À plat sur un poster, les réseaux entre administration et entreprises bénéficiant de la commande publique suisse forment une galaxie. Littéralement. Fruit de l’enquête des journalistes du quotidien Le Matin et des talents de visualisation de l’agence Pegasus Data, cette superbe datavisualisation a été publiée dimanche 25 novembre dans les éditions francophone et germanophone du quotidien. Elle est, de plus, accompagnée sur Internet d’un très intéressant déroulé de la démarche ayant permis la réalisation de ce graph.

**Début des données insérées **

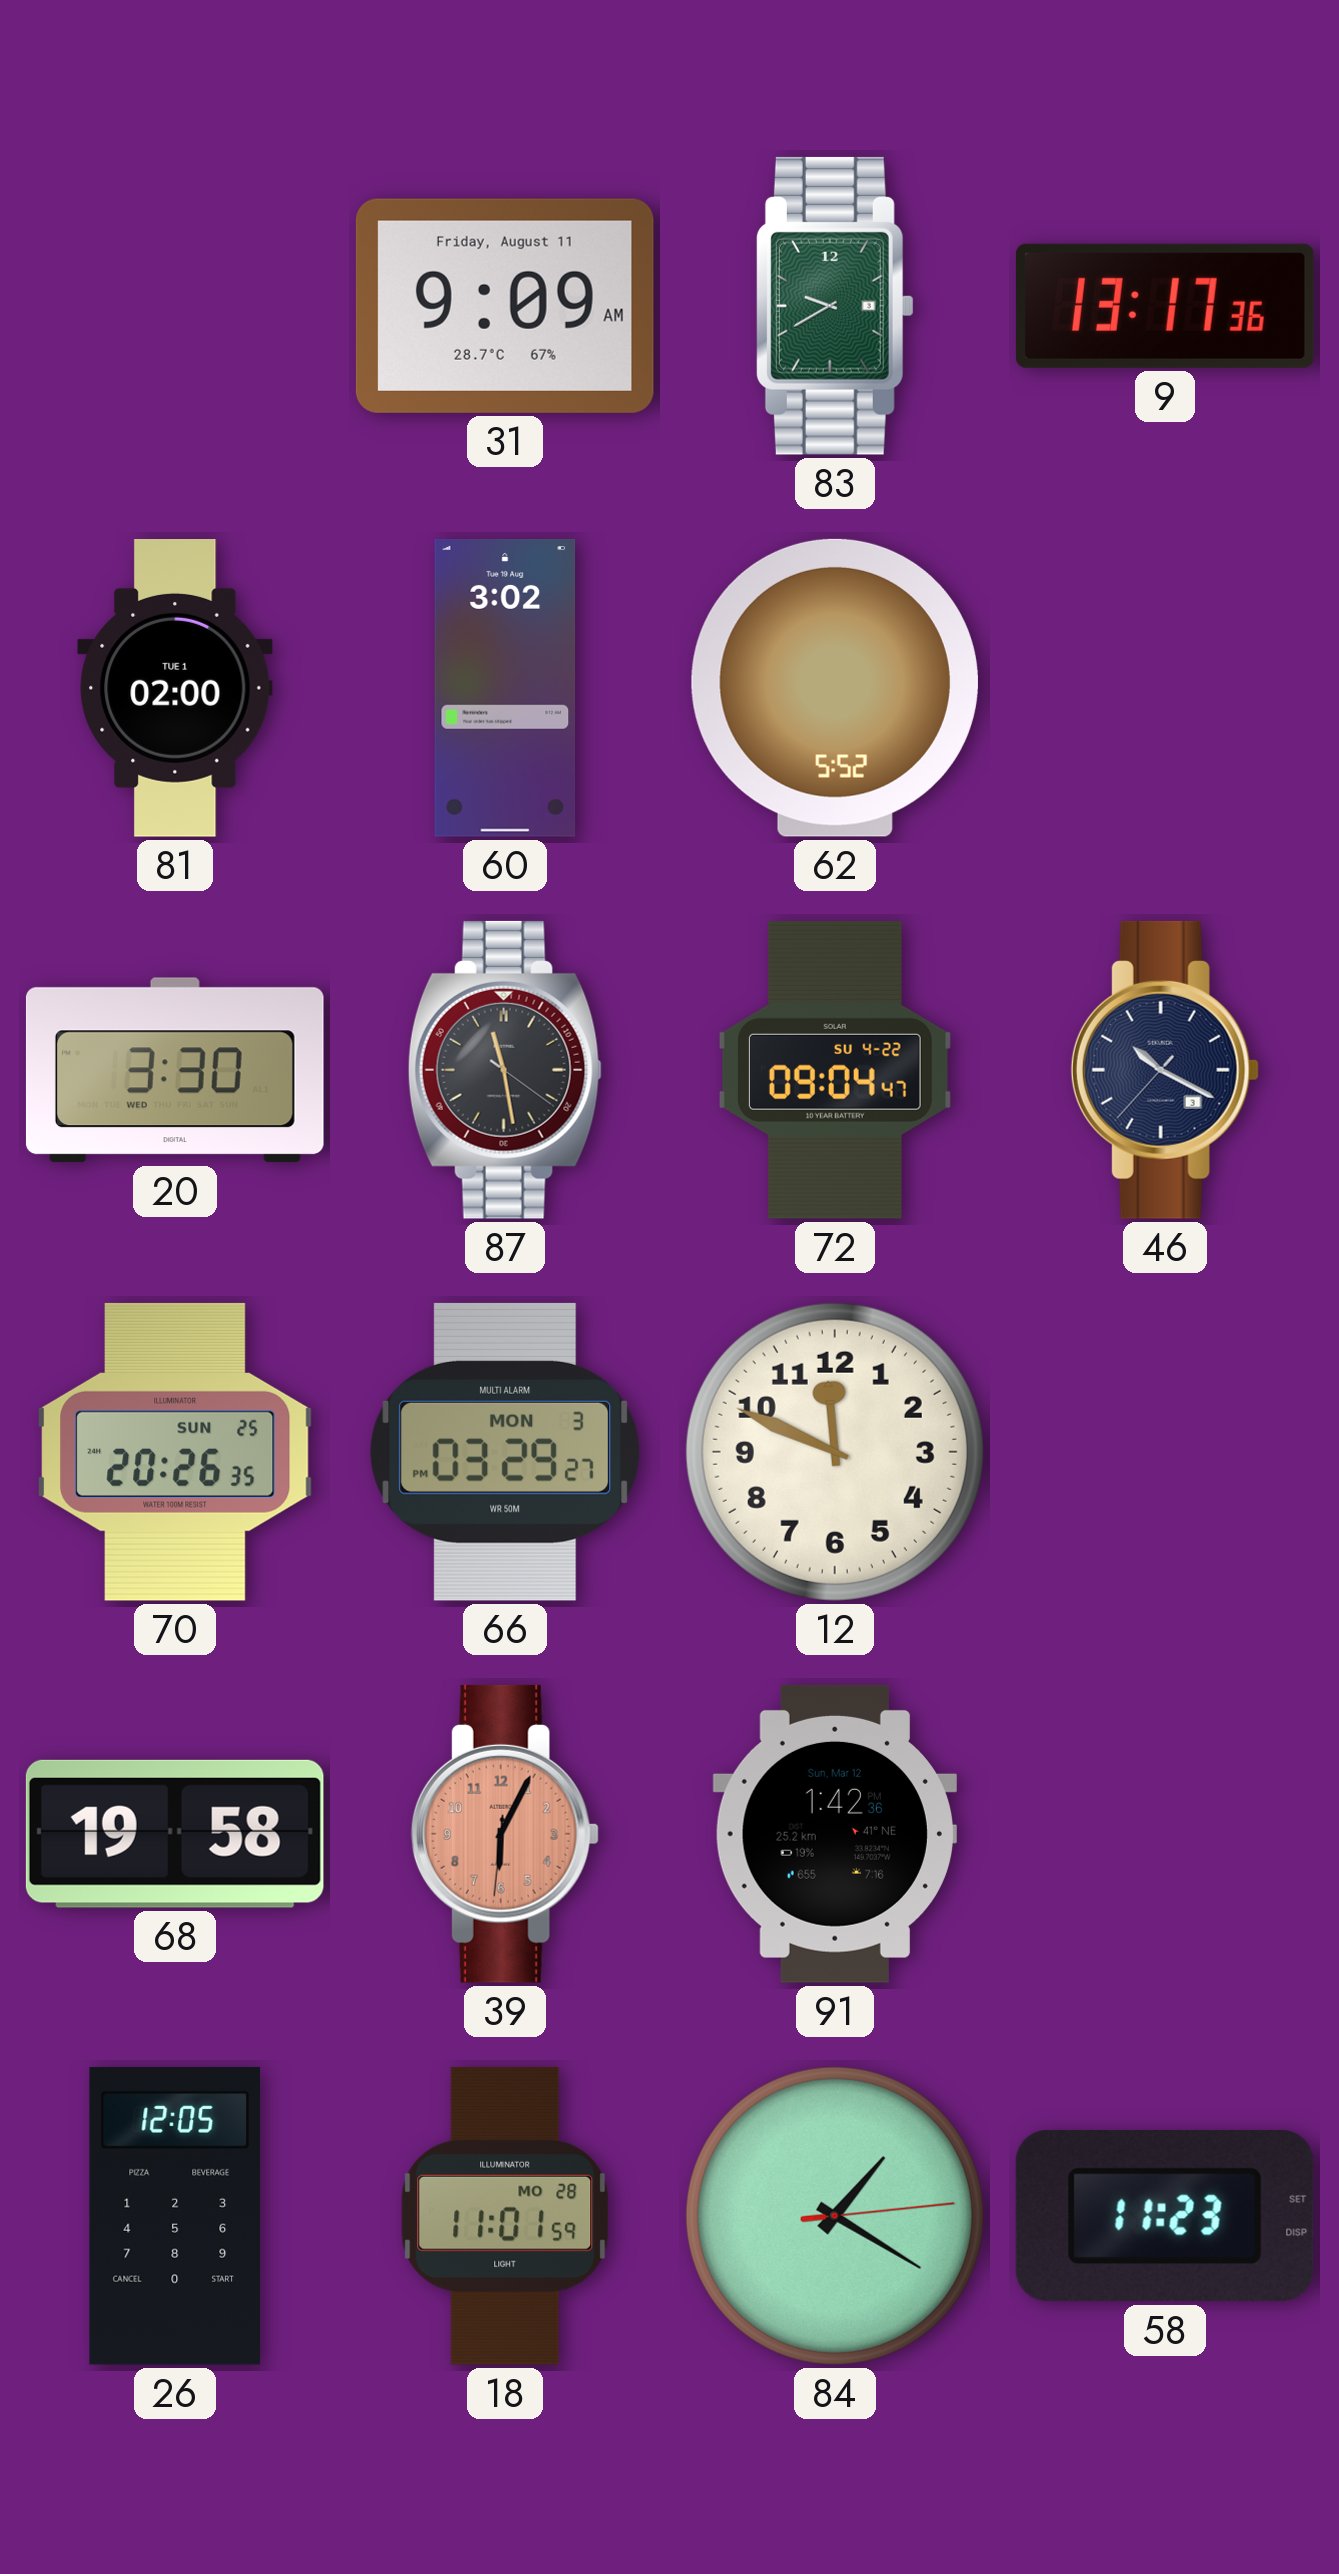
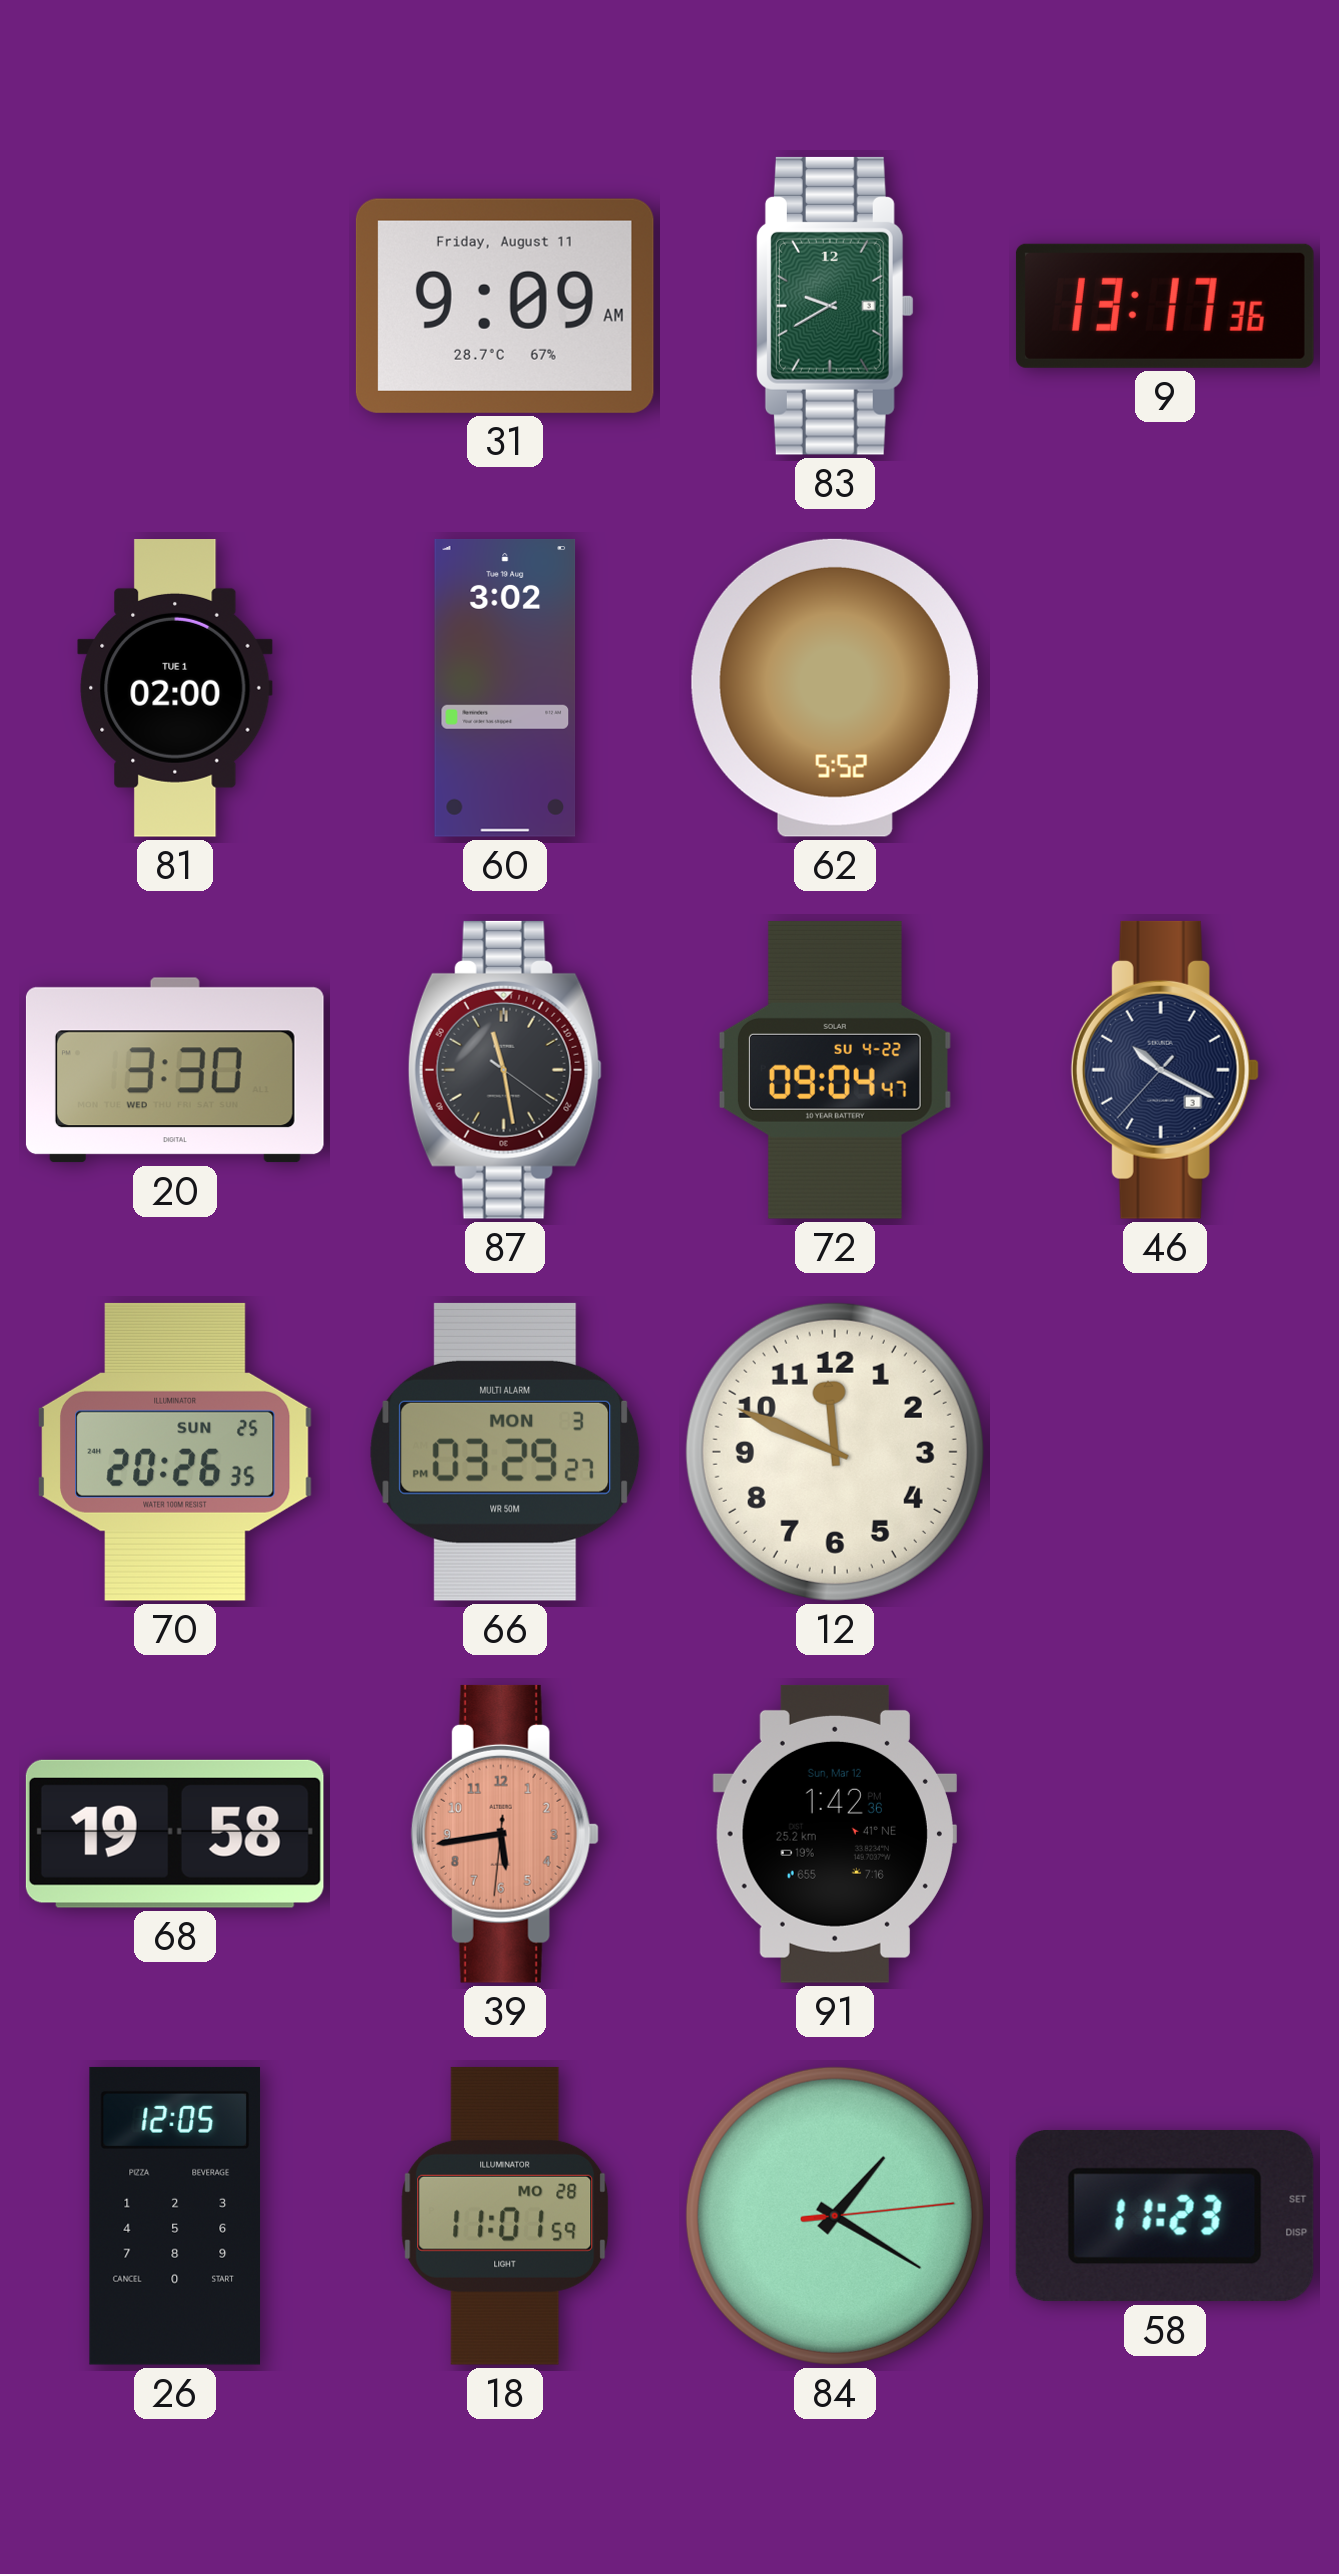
39: 6:04 -> 5:43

La cartographie intégrale des 1750 mandats délivrés par la confédération suisse pour des marchés publics. En bleu, les administrations, en grisé, les entreprises, et sur les lignes qui les relient, des points noirs, fonctionnaires en lien avec le privé ou inversement (cliquez pour la version haute définition).

À la source de ce schéma d’influences, les 1 745 mandats fédéraux attribuées à des entreprises par la confédération helvétique réunis sur la plate-forme Simap (qui ne contient malheureusement pas les nombreuses attributions “de gré à gré”) que les journalistes du Matin ont regroupé sur les années 2009 à 2012 afin d’en extraire une liste des cadres des entreprises visées et des responsables des administrations successives. À partir de là (aidé par les données du societe.com suisse, InfoCube.ch), les journalistes ont pu cartographier les liens unissant tel ou tel membre de l’administration, où, selon Le Matin, des conseillers fédéraux très pointus revendent régulièrement leur service une fois passés dans le privé via des boîtes de conseils créées à cet effet.

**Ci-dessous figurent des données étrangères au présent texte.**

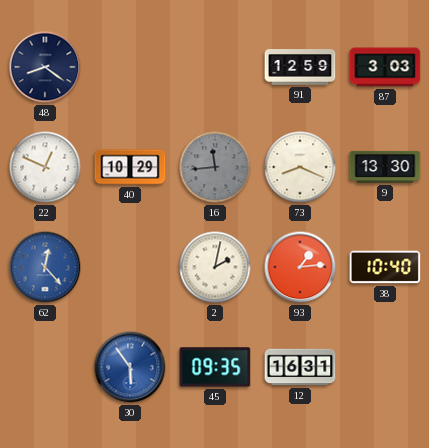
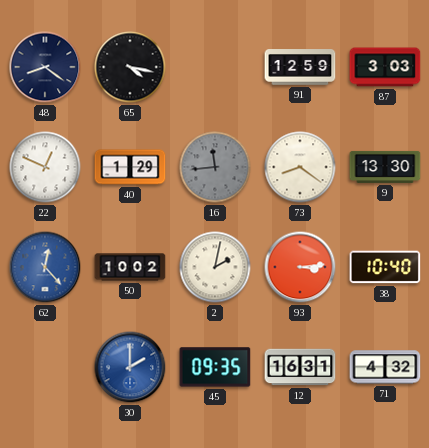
65: none -> 4:17
40: 10:29 -> 1:29
73: 8:19 -> 8:21
50: none -> 10:02
93: 1:14 -> 3:14
30: 5:54 -> 2:00
71: none -> 4:32
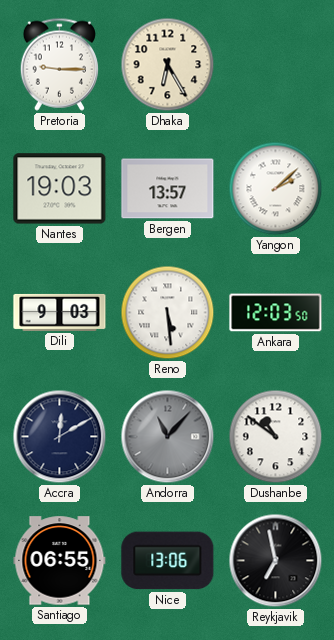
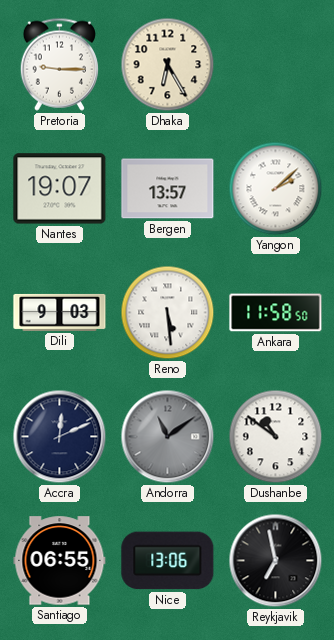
Nantes: 19:03 -> 19:07
Ankara: 12:03 -> 11:58
Accra: 12:10 -> 12:11
Andorra: 11:07 -> 11:09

Injectés dans le logiciel opensource de cartographie Gephi, les données du registre des marchés publics raffinées révèlent les connexions croisées entre public et privé autour de contrats publics chiffrés en millions de francs suisses.

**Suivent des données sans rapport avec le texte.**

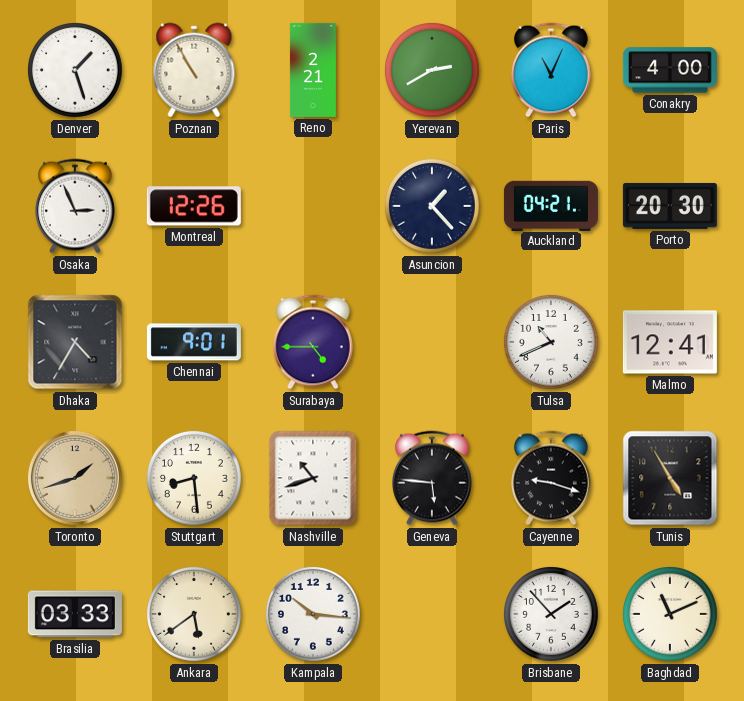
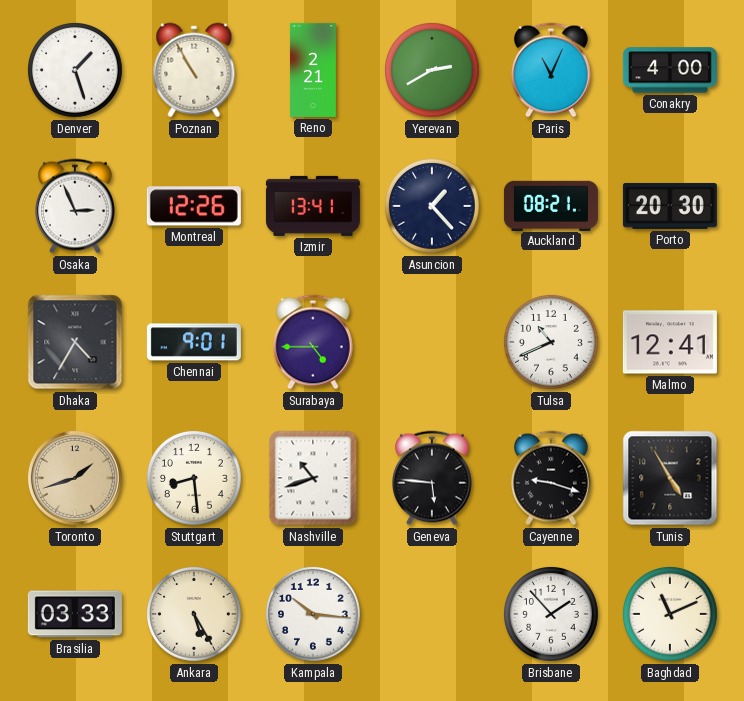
Izmir: none -> 13:41
Auckland: 04:21 -> 08:21
Ankara: 5:39 -> 5:25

Injectées dans le logiciel de cartographie Gephi, les contacts se sont mués en arc et les masses de francs suisses des contrats publics en volume des bulles que formaient administrations et entreprises. Entre un commanditaire public et un délégataire se glisse parfois un point noir : il s’agit des personnes ayant eu un lien avec l’administration et l’entreprise, autrement dit, d’un copinage. Marius Redli (le point numéro 2 sur le schéma) a ainsi récupéré par le biais d’une entreprise de consulting montée de toute pièce 150 000 francs suisses (124 500 €) de contrat avec la base informatique de l’armée le lendemain de son départ en retraite de l’Office fédérale de l’informatique et des télécommunications. Un mandat bientôt doublé en montant, peut-être du fait du poste de colonel actif du même Redli au sein de l’administration militaire. Et il ne s’agit là que de contrats passés par des commandes publiques : l’Administration fédérale des contributions s’est ainsi vue décapitée suite à la découverte de 55 contrats passés de gré-à-gré dans le cadre de commandes en service informatique pour un total de 150 millions de francs suisses (124,5 millions d’euros).

Une règle existe pourtant depuis 2009 pour interdire contractuellement à un spécialiste de l’administration de se recaser dans une entreprise liée à son employeur public pendant deux ans. Mais, constatent nos confrères du Matin, elle n’a jamais été appliquée et épargne nombre des étoiles filantes de cette nébuleuse de copinage.